Stored items from a collection
● ● ● ● ●
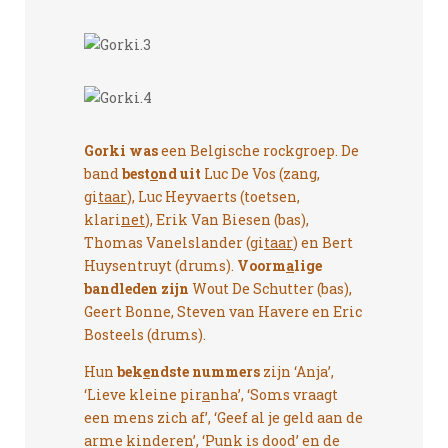
Gorki
was
een Belgische rockgroep. De
band
best
o
nd uit
Luc De Vos (zang,
gi
taar
), Luc Heyvaerts (toetsen,
klari
net
), Erik Van Biesen (bas),
Thomas Vanelslander (gi
taar
) en Bert
Huysentruyt (drums).
Voorm
a
lige
bandleden zijn
Wout De Schutter (bas),
Geert Bonne, Steven van Havere en Eric
Bosteels (drums).
Hun
bek
e
ndste nummers
zijn ‘Anja’,
‘Lieve kleine pir
a
nha’, ‘Soms vraagt
een mens zich af’, ‘Geef al je geld aan de
arme kinderen’, ‘Punk is dood’ en de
● ● ● ● ●
(Requirement): Output every entry word for word, but omit the pictures.

(Exercise response):
Gorki
was
een Belgische rockgroep. De
band
best
o
nd uit
Luc De Vos (zang,
gi
taar
), Luc Heyvaerts (toetsen,
klari
net
), Erik Van Biesen (bas),
Thomas Vanelslander (gi
taar
) en Bert
Huysentruyt (drums).
Voorm
a
lige
bandleden zijn
Wout De Schutter (bas),
Geert Bonne, Steven van Havere en Eric
Bosteels (drums).
Hun
bek
e
ndste nummers
zijn ‘Anja’,
‘Lieve kleine pir
a
nha’, ‘Soms vraagt
een mens zich af’, ‘Geef al je geld aan de
arme kinderen’, ‘Punk is dood’ en de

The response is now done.